┌────────

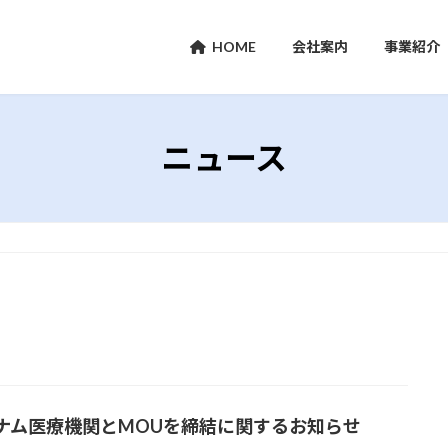
HOME
会社案内
事業紹介
ニュース
ナム医療機関とMOUを締結に関するお知らせ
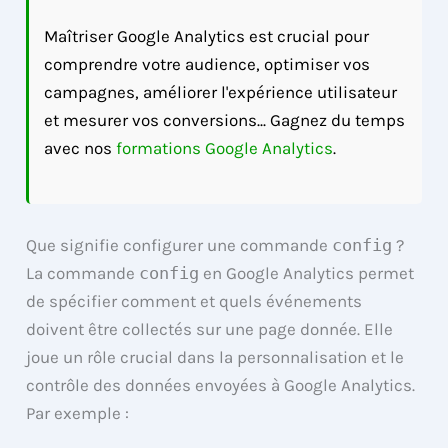
Maîtriser Google Analytics est crucial pour
comprendre votre audience, optimiser vos
campagnes, améliorer l'expérience utilisateur
et mesurer vos conversions... Gagnez du temps
avec nos
formations Google Analytics
.
Que signifie configurer une commande
config
?
La commande
config
en Google Analytics permet
de spécifier comment et quels événements
doivent être collectés sur une page donnée. Elle
joue un rôle crucial dans la personnalisation et le
contrôle des données envoyées à Google Analytics.
Par exemple :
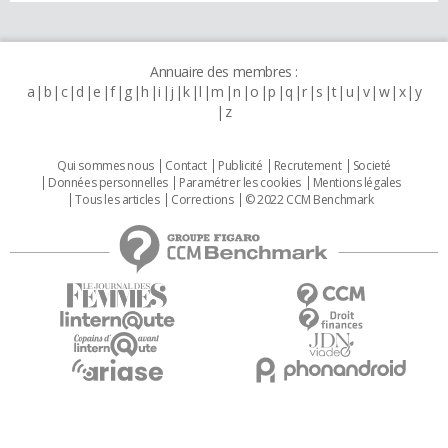
Annuaire des membres :
a
b
c
d
e
f
g
h
i
j
k
l
m
n
o
p
q
r
s
t
u
v
w
x
y
z
Qui sommes nous
Contact
Publicité
Recrutement
Societé
Données personnelles
Paramétrer les cookies
Mentions légales
Tous les articles
Corrections
© 2022 CCM Benchmark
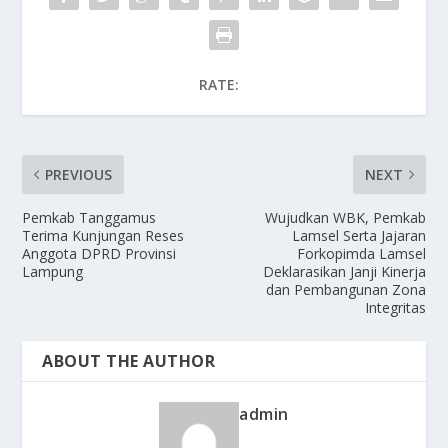
RATE:
PREVIOUS
NEXT
Pemkab Tanggamus
Wujudkan WBK, Pemkab
Terima Kunjungan Reses
Lamsel Serta Jajaran
Anggota DPRD Provinsi
Forkopimda Lamsel
Lampung
Deklarasikan Janji Kinerja
dan Pembangunan Zona
Integritas
ABOUT THE AUTHOR
admin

└────────

→ About this task: Excluding images, return all of the records above word for word.

→ Solution to this exercise:
HOME
会社案内
事業紹介
ニュース
ナム医療機関とMOUを締結に関するお知らせ
Maîtriser Google Analytics est crucial pour
comprendre votre audience, optimiser vos
campagnes, améliorer l'expérience utilisateur
et mesurer vos conversions... Gagnez du temps
avec nos
formations Google Analytics
.
Que signifie configurer une commande
config
?
La commande
config
en Google Analytics permet
de spécifier comment et quels événements
doivent être collectés sur une page donnée. Elle
joue un rôle crucial dans la personnalisation et le
contrôle des données envoyées à Google Analytics.
Par exemple :
Annuaire des membres :
a
b
c
d
e
f
g
h
i
j
k
l
m
n
o
p
q
r
s
t
u
v
w
x
y
z
Qui sommes nous
Contact
Publicité
Recrutement
Societé
Données personnelles
Paramétrer les cookies
Mentions légales
Tous les articles
Corrections
© 2022 CCM Benchmark
RATE:
PREVIOUS
NEXT
Pemkab Tanggamus
Wujudkan WBK, Pemkab
Terima Kunjungan Reses
Lamsel Serta Jajaran
Anggota DPRD Provinsi
Forkopimda Lamsel
Lampung
Deklarasikan Janji Kinerja
dan Pembangunan Zona
Integritas
ABOUT THE AUTHOR
admin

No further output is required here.